Host-based backup of VMware vSphere VMs.
Post Reply
kjstech
Expert
Posts: 160
Liked: 16 times
Joined: Jan 17, 2014 4:12 pm
Full Name: Keith S
Contact:

Can snapshot consolidation performance be improved anyway?

Post by kjstech »

We have a backup that ends at 1:28 AM and it is a SQL server. Our website goes down when this backup complets and the snapshot is consolidating. The error logs on the website is:

Code: Select all

20-01-2015 01:27:32:649 24492ms [         7] ERROR Log - Module           : Accounts 
Operation        : Provider :: FetchTransactionTypeTemplateForMobil 
Sys. Gen. Message : The connection was not closed. The connection's current state is connecting.
   at System.Data.ProviderBase.DbConnectionBusy.OpenConnection(DbConnection outerConnection, DbConnectionFactory connectionFactory)
   at System.Data.SqlClient.SqlConnection.Open()
   at vendor.DataComponentsProvider.MSSQL.DataComponentsProvider.get_Conn()
   at vendor.DataComponentsProvider.MSSQL.DataComponentsProvider.AccountsTransactionTypesForMobile() 
App. Gen. Message : Exception raised while trying to Fetch Accounts Transaction Type Template for Mobile

20-01-2015 01:28:43:255 95097ms [        16] ERROR Log - Sys. Gen. Message : The request channel timed out while waiting for a reply after 00:00:59.9844000. Increase the timeout value passed to the call to Request or increase the SendTimeout value on the Binding. The time allotted to this operation may have been a portion of a longer timeout.
Seems like the perfomance goes to sh** when snapshots consilidate. We also leverage AlertBot and every night we see timeouts or slow page load alerts for the web server and also the sql server.

Short of buying enterprise SQL and clustering them and using two front ends behind a load balanancer, and backing up each pair in different jobs/times... is there any way to mitigate the intense performance hit when snapshots are consolidated?
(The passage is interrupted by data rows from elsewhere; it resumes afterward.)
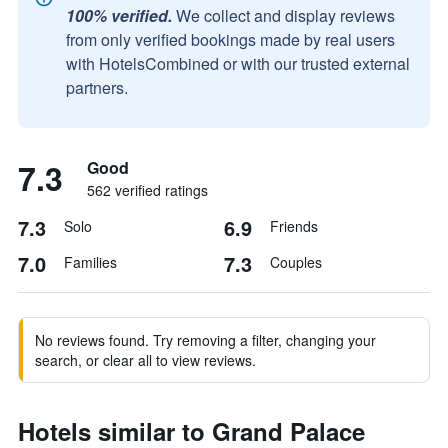
100% verified.
We collect and display reviews
from only verified bookings made by real users
with HotelsCombined or with our trusted external
partners.
7.3
Good
562 verified ratings
7.3
6.9
Solo
Friends
7.0
7.3
Families
Couples
No reviews found. Try removing a filter, changing your
search, or clear all to view reviews.
Hotels similar to Grand Palace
The environment is EMC VNX5200 storage array, NFS, 10gbe 9000 mtu, brocade turbo iron 24x switches and QLogic adapters. Each filesystem is on its own subnet with its own vmkernel. 6 hosts each. The backup is on 1gig ethernet, but the vmdk's are on the 10gig (isolated) VNX5200. ESXi 5.0.0, 2312428, Veeam 8.0.0.917 on a Server 2012 R2 virtual machine in the same environment as production virtual machines.
Vitaliy S.
VP, Product Management
Posts: 27055
Liked: 2710 times
Joined: Mar 30, 2009 9:13 am
Full Name: Vitaliy Safarov
Contact:

Re: Can snapshot consolidation performance be improved anywa

Post by Vitaliy S. »

What is the latency and performance (read/write rate) of the datastore during VM snapshot consolidation process? Do you have any monitoring tool for that?
kjstech
Expert
Posts: 160
Liked: 16 times
Joined: Jan 17, 2014 4:12 pm
Full Name: Keith S
Contact:

Re: Can snapshot consolidation performance be improved anywa

Post by kjstech »

Upon further investigation in the vmware.log for our SQL VM that our site depends on, we see these stun times:
2015-01-20T06:18:03.473Z| vcpu-0| Checkpoint_Unstun: vm stopped for 1249990 us ---> 1.24999 seconds
2015-01-20T06:26:50.926Z| vcpu-0| Checkpoint_Unstun: vm stopped for 748057 us ---> 0.748057 seconds
2015-01-20T06:27:37.049Z| vcpu-0| Checkpoint_Unstun: vm stopped for 733033 us --> 0.733033 seconds

What causes the stun times to vary or become too high for the application to handle? Would iSCSI filesystems have the same problem?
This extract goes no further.